Yet, there very little evidence to indicate how much reflecting a teacher should do or how she should go about it. Research—and there is little published recently on the subject—suggests that the amount of reflection a teacher does or how she records that reflection is not as important as the timing. Teachers who wait to reflect, rather than reflecting immediately after presenting a lesson or unit, may not be as accurate as those who record their thoughts immediately. In other words, if a teacher's reflection is distanced by time, that reflection may revise the past to fit a present belief.

'Reflect-in-Action'

Teachers spend so much time preparing for and delivering lessons that they often fail to record their reflections on lessons in journals unless required. Instead, most teachers "reflect-in-action," a term coined by philosopher Donald Schon in the 1980s. This is the kind of reflection that occurs in the classroom in order to produce a necessary change at that moment.

Reflection-in-action contrasts with reflection-on-action, in which the teacher considers his actions soon after instruction in order to be able to make adjustments for similar teaching situations in the future.

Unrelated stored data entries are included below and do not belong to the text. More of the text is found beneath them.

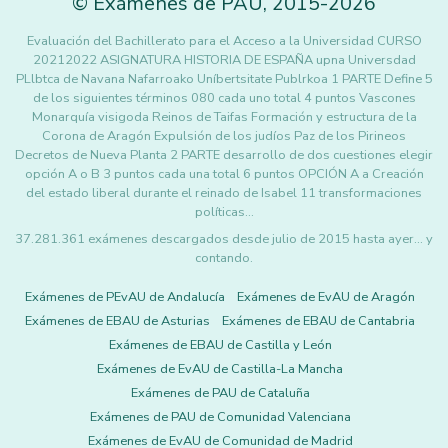
©
Exámenes de PAU
,
2015
-2026
Evaluación del Bachillerato para el Acceso a la Universidad CURSO
20212022 ASIGNATURA HISTORIA DE ESPAÑA upna Universdad
PLlbtca de Navana Nafarroako Uníbertsitate Publrkoa 1 PARTE Define 5
de los siguientes términos 080 cada uno total 4 puntos Vascones
Monarquía visigoda Reinos de Taifas Formación y estructura de la
Corona de Aragón Expulsión de los judíos Paz de los Pirineos
Decretos de Nueva Planta 2 PARTE desarrollo de dos cuestiones elegir
opción A o B 3 puntos cada una total 6 puntos OPCIÓN A a Creación
del estado liberal durante el reinado de Isabel 11 transformaciones
políticas…
37.281.361 exámenes descargados desde julio de 2015 hasta ayer... y
contando.
Exámenes de PEvAU de Andalucía
Exámenes de EvAU de Aragón
Exámenes de EBAU de Asturias
Exámenes de EBAU de Cantabria
Exámenes de EBAU de Castilla y León
Exámenes de EvAU de Castilla-La Mancha
Exámenes de PAU de Cataluña
Exámenes de PAU de Comunidad Valenciana
Exámenes de EvAU de Comunidad de Madrid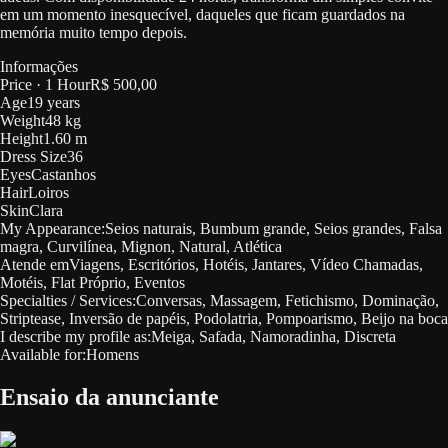
em um momento inesquecível, daqueles que ficam guardados na
memória muito tempo depois.
Informações
Price
·
1 Hour
R$ 500,00
Age
19 years
Weight
48 kg
Height
1.60 m
Dress Size
36
Eyes
Castanhos
Hair
Loiros
Skin
Clara
My Appearance:
Seios naturais, Bumbum grande, Seios grandes, Falsa
magra, Curvilínea, Mignon, Natural, Atlética
Atende em
Viagens, Escritórios, Hotéis, Jantares, Vídeo Chamadas,
Motéis, Flat Próprio, Eventos
Specialties / Services:
Conversas, Massagem, Fetichismo, Dominação,
Striptease, Inversão de papéis, Podolatria, Pompoarismo, Beijo na boca
I describe my profile as:
Meiga, Safada, Namoradinha, Discreta
Available for:
Homens
Ensaio da anunciante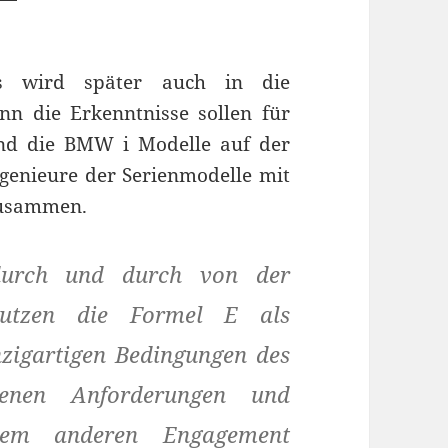
s wird später auch in die
nn die Erkenntnisse sollen für
d die BMW i Modelle auf der
ngenieure der Serienmodelle mit
zusammen.
 durch und durch von der
nutzen die Formel E als
nzigartigen Bedingungen des
enen Anforderungen und
nem anderen Engagement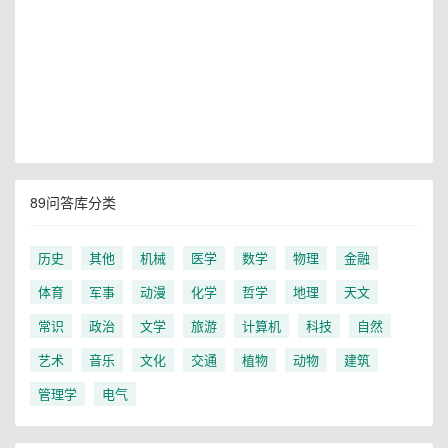
89问答库分类
历史
其他
机械
医学
数学
物理
金融
体育
军事
动漫
化学
哲学
地理
天文
常识
政治
文学
旅游
计算机
科技
自然
艺术
音乐
文化
交通
植物
动物
建筑
管理学
电气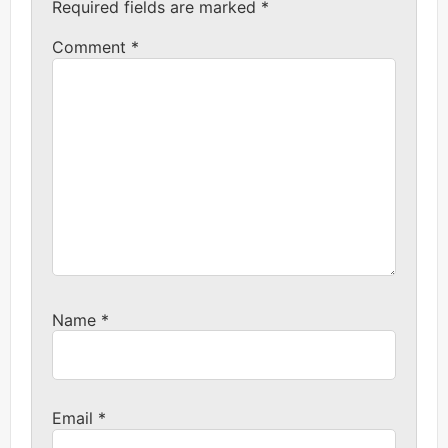
Required fields are marked
*
Comment
*
Name
*
Email
*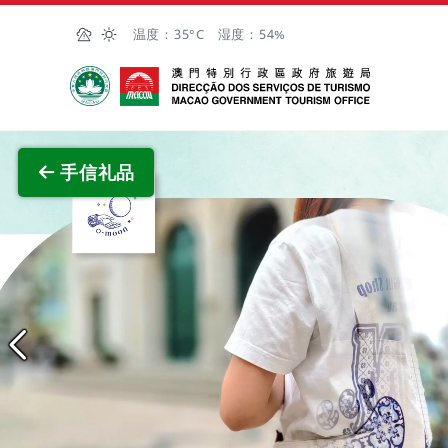
跳至主内容
温度：
35°C
湿度：
54%
澳门特别行政区政府旅游局
手信礼品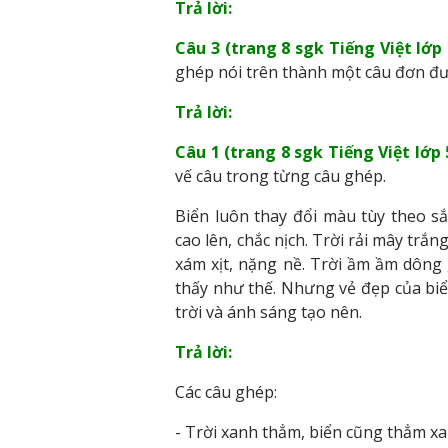
Trả lời:
Câu 3 (trang 8 sgk Tiếng Việt lớp 
ghép nói trên thành một câu đơn đư
Trả lời:
Câu 1 (trang 8 sgk Tiếng Việt lớp 5
vế câu trong từng câu ghép.
Biển luôn thay đổi màu tùy theo s
cao lên, chắc nịch. Trời rải mây tr
xám xịt, nặng nề. Trời ầm ầm dông 
thấy như thế. Nhưng vẻ đẹp của biể
trời và ánh sáng tạo nên.
Trả lời:
Các câu ghép:
- Trời xanh thẳm, biển cũng thẳm xa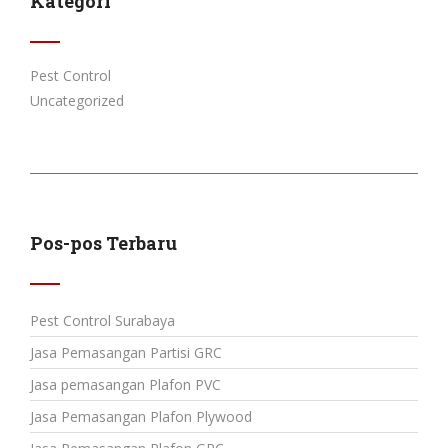
Kategori
Pest Control
Uncategorized
Pos-pos Terbaru
Pest Control Surabaya
Jasa Pemasangan Partisi GRC
Jasa pemasangan Plafon PVC
Jasa Pemasangan Plafon Plywood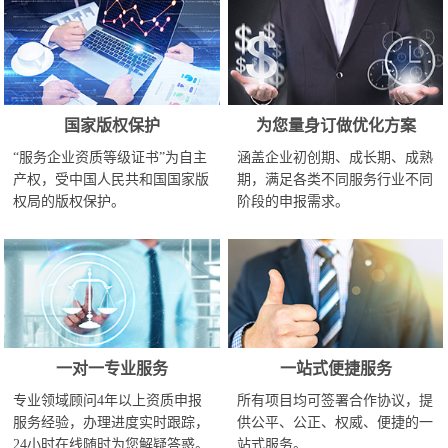
国家版权保护
为您量身订做优化方案
“服务企业资质等级证书”为自主
涵盖企业初创期、成长期、成熟
产权，受中国人民共和国国家版
期，满足各类不同服务行业不同
权局的版权保护。
阶段的申报需求。
一对一专业服务
一站式便捷服务
专业领域顾问4年以上资质申报
所有项目均可签署合作协议，提
服务经验，办理进度实时跟踪，
供公平、公正、权威、便捷的一
24小时在线随时为您解疑答惑。
站式服务。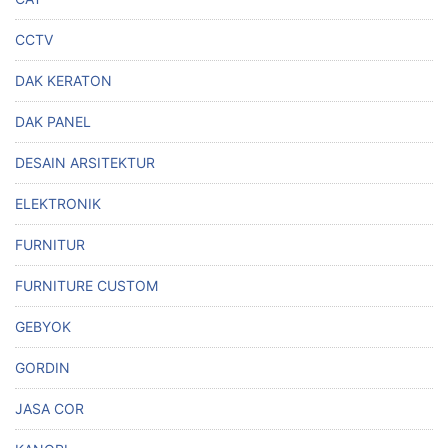
CCTV
DAK KERATON
DAK PANEL
DESAIN ARSITEKTUR
ELEKTRONIK
FURNITUR
FURNITURE CUSTOM
GEBYOK
GORDIN
JASA COR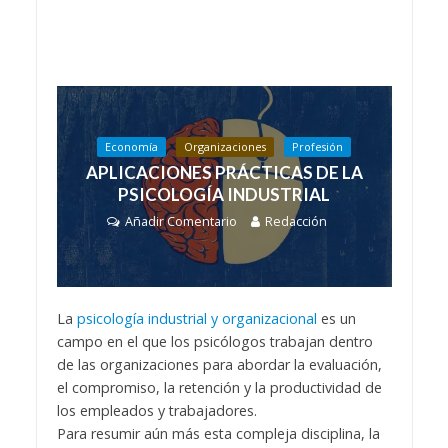
Economía
Organizaciones
Profesión
APLICACIONES PRÁCTICAS DE LA
PSICOLOGÍA INDUSTRIAL
Añadir Comentario
Redacción
La
psicología industrial y organizacional
es un
campo en el que los psicólogos trabajan dentro
de las organizaciones para abordar la evaluación,
el compromiso, la retención y la productividad de
los empleados y trabajadores.
Para resumir aún más esta compleja disciplina, la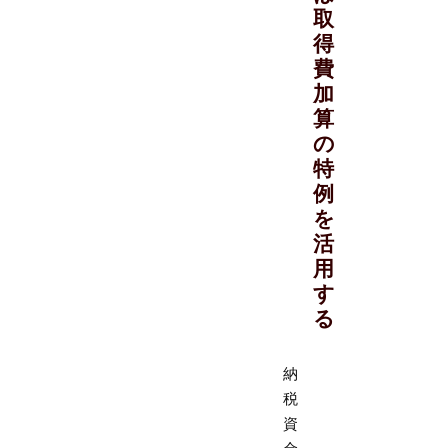
取
得
費
加
算
の
特
例
を
活
用
す
る
納
税
資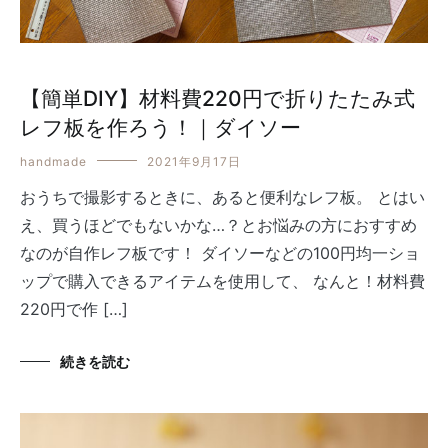
【簡単DIY】材料費220円で折りたたみ式
レフ板を作ろう！｜ダイソー
handmade
2021年9月17日
おうちで撮影するときに、あると便利なレフ板。 とはい
え、買うほどでもないかな…？とお悩みの方におすすめ
なのが自作レフ板です！ ダイソーなどの100円均一ショ
ップで購入できるアイテムを使用して、 なんと！材料費
220円で作 […]
続きを読む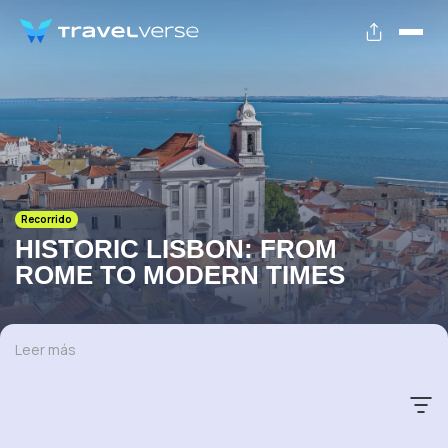
Recorrido
HISTORIC LISBON: FROM
ROME TO MODERN TIMES
Leer más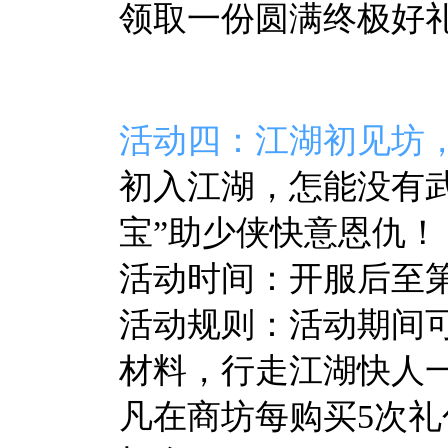
领取一份圆满终极好
活动四：江湖初见坊
初入江湖，怎能没有
宝”助少侠快意恩仇！
活动时间：开服后至第4
活动规则：活动期间
材料，行走江湖快人
凡在商坊每购买5次礼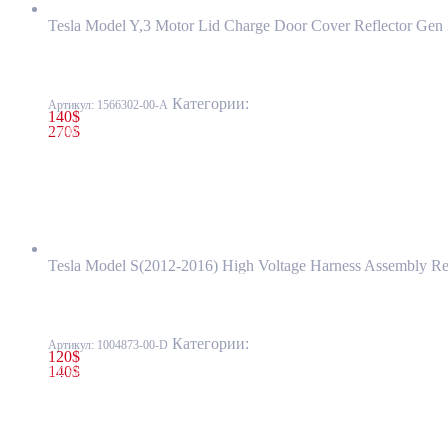
Tesla Model Y,3 Motor Lid Charge Door Cover Reflector Ge
Провода высоковольтные от заднего джаншен бокса к DcDc кон
Категории:
44 - Система высокого нап
Артикул:
1566302-00-A
140
$
270
$
1004873-00-E
Провода высоковольтные от заднего джанше
Tesla Model S(2012-2016) High Voltage Harness Assembly R
Порт зарядного устройства GEN2 для лючка с электроприводом
Категории:
44 - Система высокого нап
Артикул:
1004873-00-D
120
$
140
$
1026041-00-M
Порт зарядного устройства GEN2 для лючка 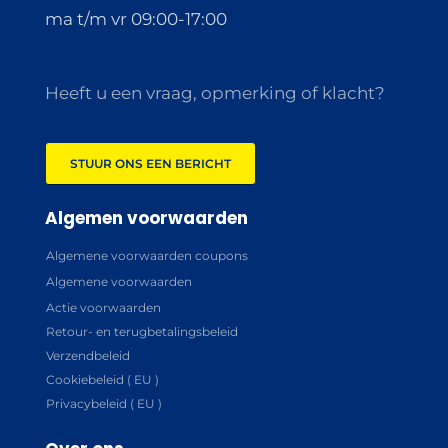
ma t/m vr 09:00-17:00
Heeft u een vraag, opmerking of klacht?
STUUR ONS EEN BERICHT
Algemen voorwaarden
Algemene voorwaarden coupons
Algemene voorwaarden
Actie voorwaarden
Retour- en terugbetalingsbeleid
Verzendbeleid
Cookiebeleid ( EU )
Privacybeleid ( EU )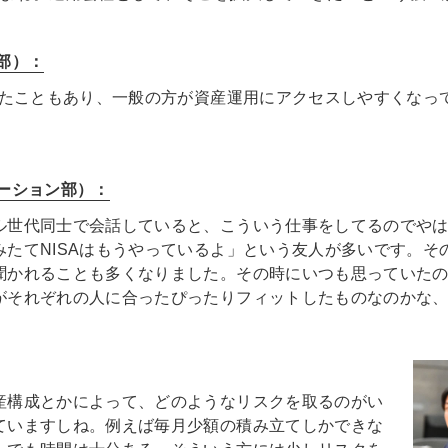
部）：
てきたこともあり、一般の方が資産運用にアクセスしやすくなっ
ーション部）：
ル世代同士で会話していると、こういう仕事をしてるのでや
みたてNISAはもうやっているよ」という友人が多いです。そ
聞かれることも多くなりました。その時にいつも思っていた
がそれぞれの人に合ったぴったりフィットしたものなのかな
産構成とかによって、どのようなリスクを取るのがい
ていますしね。例えば毎月少額の積み立てしかできな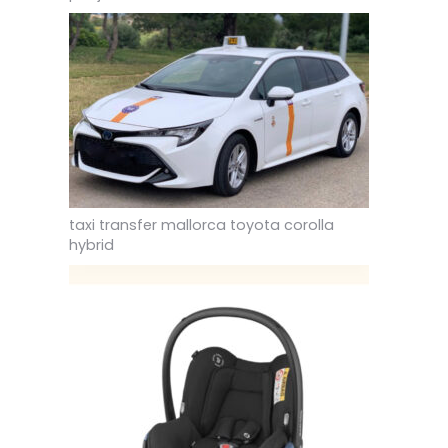
taxi transfer mallorca toyota corolla
hybrid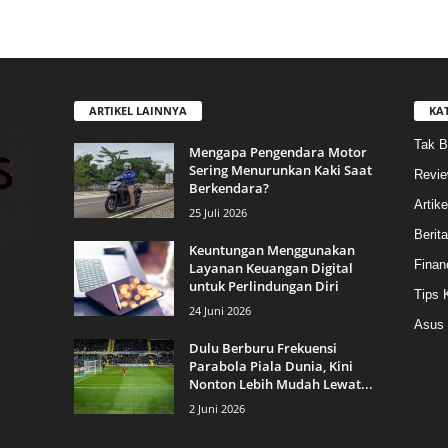
ARTIKEL LAINNYA
KA
Tak B
Mengapa Pengendara Motor
Sering Menurunkan Kaki Saat
Revi
Berkendara?
Artike
25 Juli 2026
Berit
Keuntungan Menggunakan
Finan
Layanan Keuangan Digital
untuk Perlindungan Diri
Tips 
24 Juni 2026
Asus
Dulu Berburu Frekuensi
Parabola Piala Dunia, Kini
Nonton Lebih Mudah Lewat...
2 Juni 2026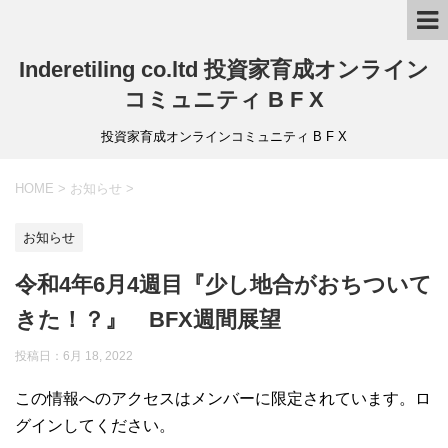
Inderetiling co.ltd 投資家育成オンライン
コミュニティ B F X
投資家育成オンラインコミュニティ B F X
HOME
>
お知らせ
>
お知らせ
令和4年6月4週目『少し地合がおちついて
きた！？』 BFX週間展望
投稿日：6月 18, 2022
この情報へのアクセスはメンバーに限定されています。ロ
グインしてください。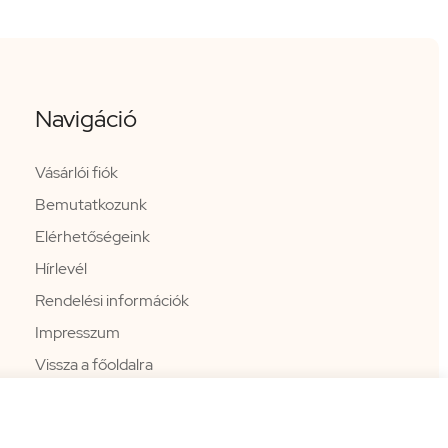
Navigáció
Vásárlói fiók
Bemutatkozunk
Elérhetőségeink
Hírlevél
Rendelési információk
Impresszum
Vissza a főoldalra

Methods of Teacher Reflection

Despite the lack of concrete evidence supporting reflection in teaching, educators are generally required by many school districts to reflect on their practice as part of the teacher-evaluation process. There are many different ways that teachers can include reflection to satisfy evaluation programs and enhance their professional development, but the best method may be one where the teacher reflects frequently.

A daily reflection, for example, is when teachers take a few moments at the end of the day to debrief on the day's events. Typically, this should not take more than a few moments. When they practice this kind of reflection over a period of time, the information can be illuminating. Some teachers keep a daily journal while others simply jot down notes about issues that they had in class.

At the end of a teaching unit, once the teacher has graded all assignments, he may want to take some time to reflect on the unit as a whole. Answering questions can help guide teachers as they decide what they want to keep and what they want to change the next time they teach the same unit.

Sample questions can include:

  • Which lessons in this unit worked and which didn't?
  • With which skills did students struggle the most? Why?
  • Which learning objectives seemed the easiest for students? What made those work better?
  • Were the results of the unit what I had expected and hoped for? Why or why not?

At the end of a semester or school year, a teacher may look back over the students' grades in order to try and make an overall judgment about the practices and strategies that are positive as well as areas that need improvement.

What to Do With Reflections

Reflecting on what went right and wrong with lessons and units—and classroom situations in general—is one thing. However, figuring out what to do with that information is quite another. Time spent in reflection can help ensure that this information can be used to produce real change and for growth to occur. 

There are several ways teachers can use the information they learned about themselves through reflection. They can:

  • Reflect on their successes, find reasons to celebrate, and use these reflections to recommend actions they need to take to ensure success for students in next year's lessons;
  • Individually or collectively reflect on areas that need improvement and look for areas where lessons did not have the desired academic impact;
  • Reflect on any housekeeping issues that arose or areas where classroom management needed some work. 

Reflection is an ongoing process and someday the evidence may provide more specific guidelines for teachers. Reflection as a practice in education is evolving, and so are teachers.